One of these pieces uses the theme
known as "Promenade" from Mussorgsky's "Pictures at an
Exhibition" in a slightly altered shape.
- 1907 Another journey to Paris
- 1908 Re-employement at the Tsar's Railway Services
Strümpel is appointed inspector of the Minsk District Railways. This administrative
activity leaves him ample time for a revision of his earlier compositions and for working out
new ones. He writes his third piano sonata, subtitled
"Sonata semplice"
and a first sketch of a scherzo, the scène fantasque
"Les ombres de minuit".
He writes the first pieces of his second collection of nine waltzes, titled "Neuer
Walzerstrauss" and dedicated to his friend Hermans Banauskas.
- 1914 - 1918 The first World War
The years of war mean a lot of trouble for Strümpel. It is likely that the outbreak of the
war is mirrored in his Prélude in C sharp Minor (Op. 16 No. 23), where the medieval theme
of the dies irae is used as the basis of a sinister march.
- 1919 Flight
from Minsk via Poland to Germany. Sojourn in Dresden till 1921
Not without risk, Strümpel prepares his flight from revolutionary Russia and manages to
escape via the Minsk
railway station. After a couple of days he arrives in Dresden, where he settles for a while.
Last meeting with Jean Louis Nicodé who is severely ill and dies on 18th October in
Langbrück near Dresden.
Further revisions of his compositions and start of work on his third waltz collection
("Ein letzter Walzerstrauss").
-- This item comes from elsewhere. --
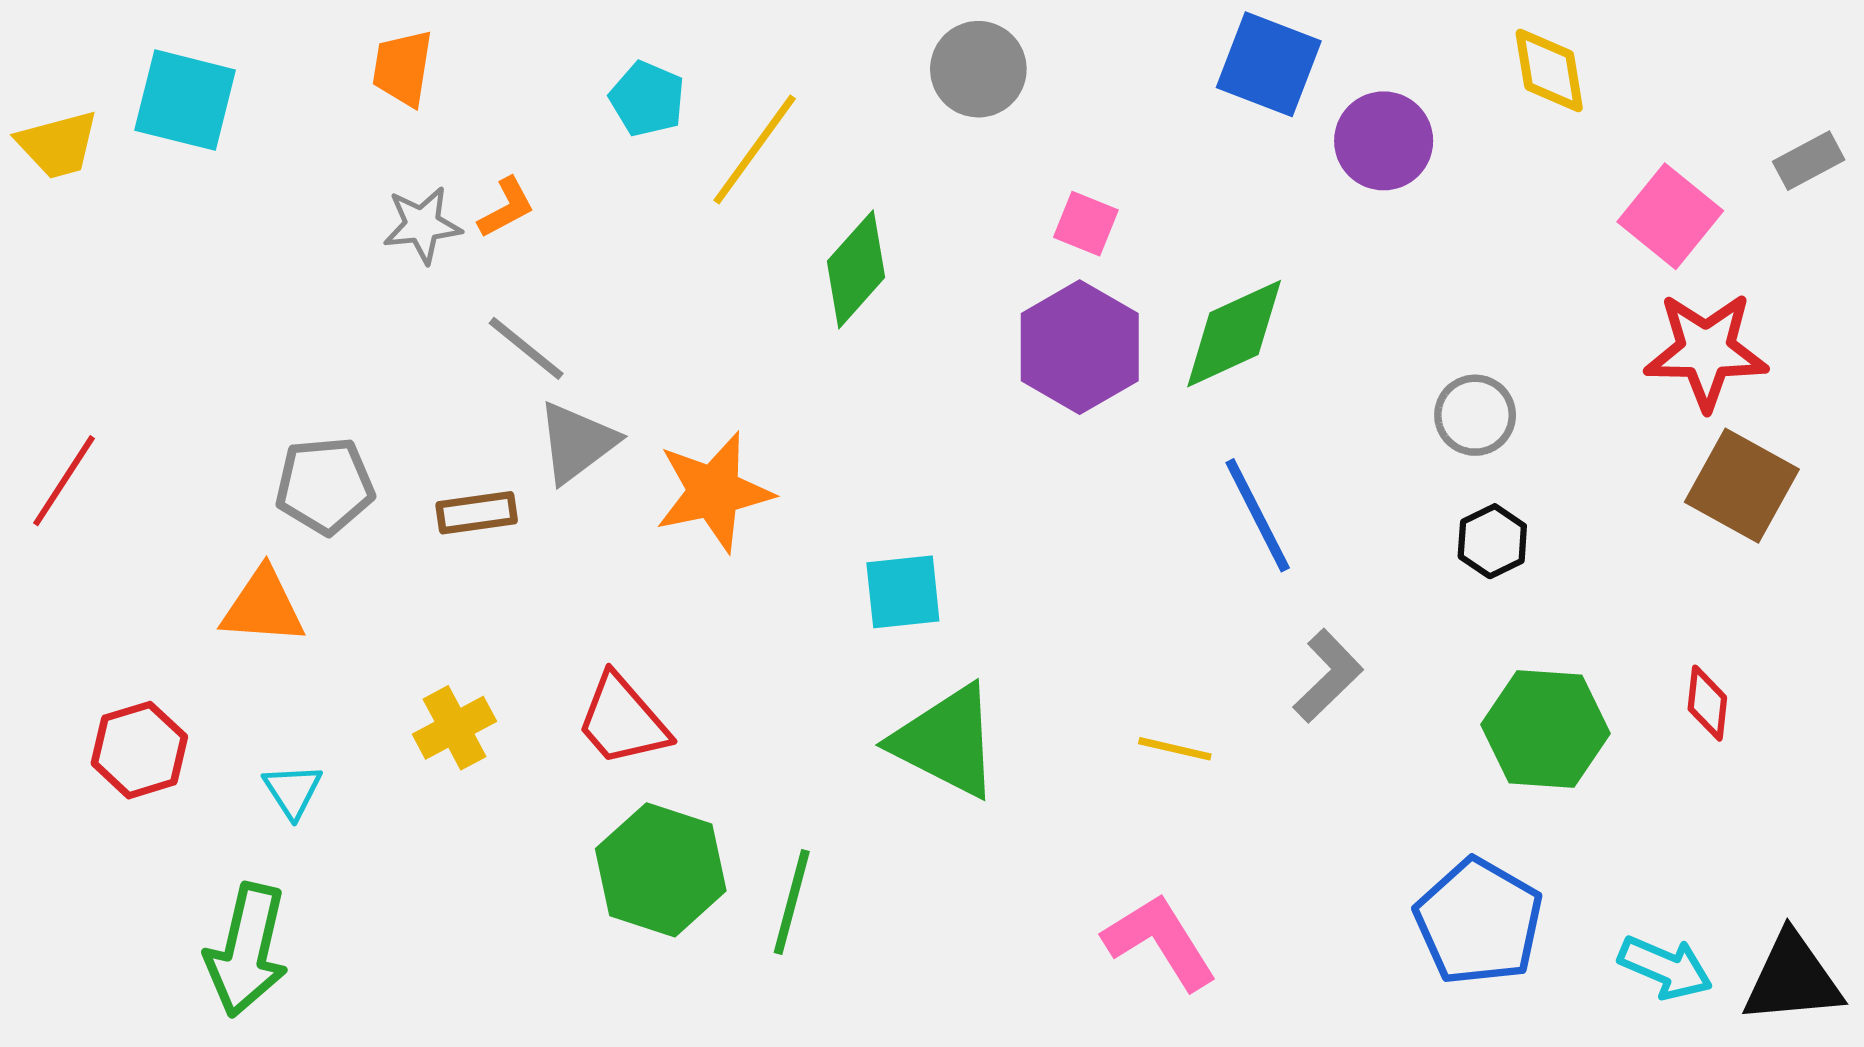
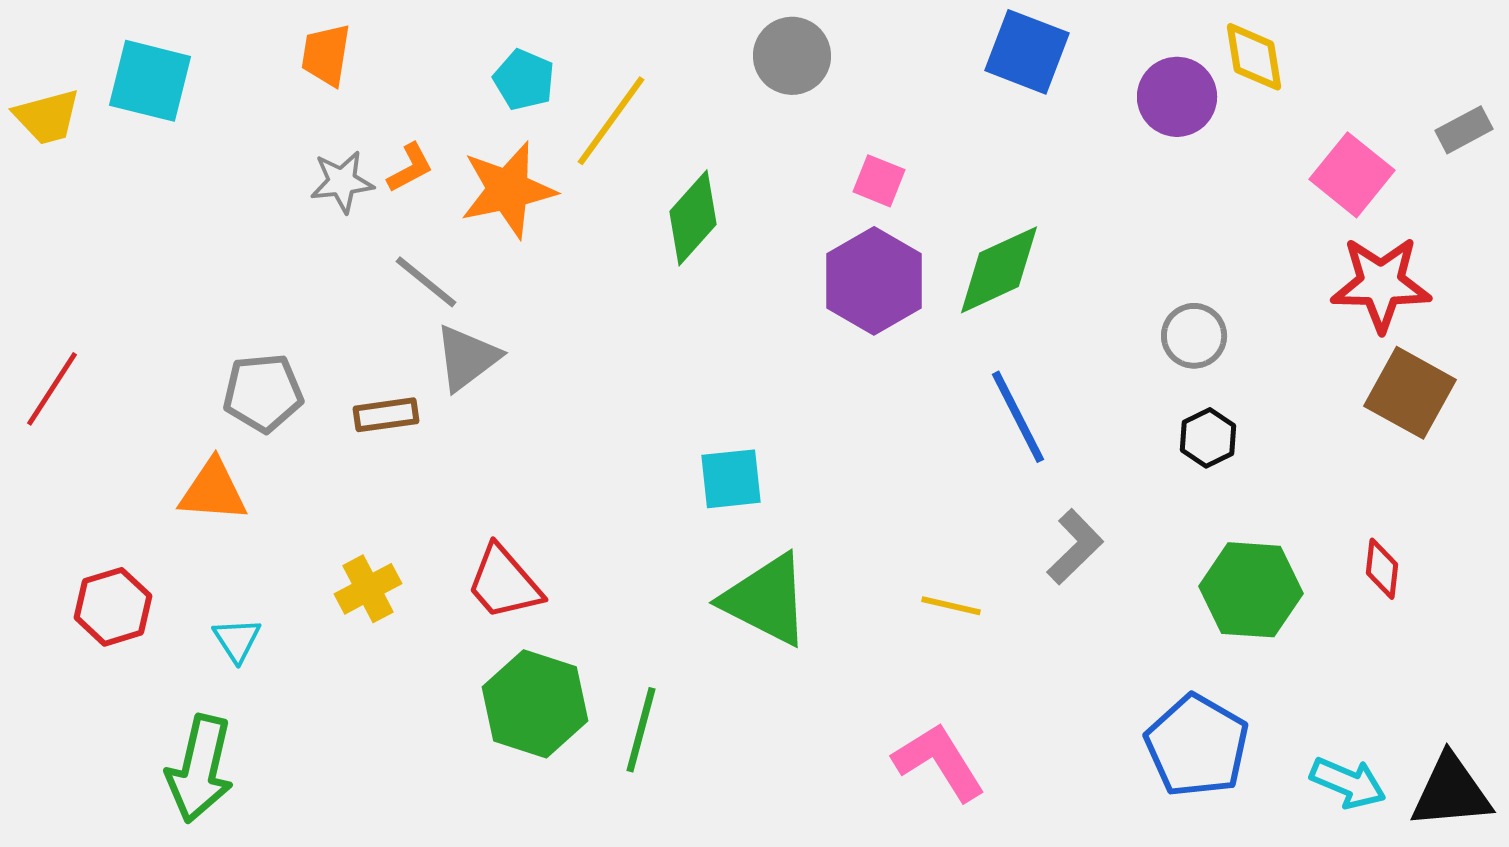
purple circle: (1384, 141) -> (1177, 97), moved
orange star: (714, 492) -> (508, 190), moved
His efforts to interest German music publishers
in some of his works result in nothing. Strümpel's nephew, Dr. Georg Kayser, starts
working on his uncle's biography which he is not to finish as he commits suicide in 1920.
Isidor Meyer takes over and finishes the task. The small volume was published in
1924 in Leipzig as a private print.
- 1922 Emigration
to Paris
- 1927 Death in
Paris ( 6 November )
Being granted a generous special leave, he can remain in Moscow for some time to have a couple of
matters arranged. He sells his father's factory and the
mansion in Tomilino to his cousin,
keeping only the Moscow appartment for himself.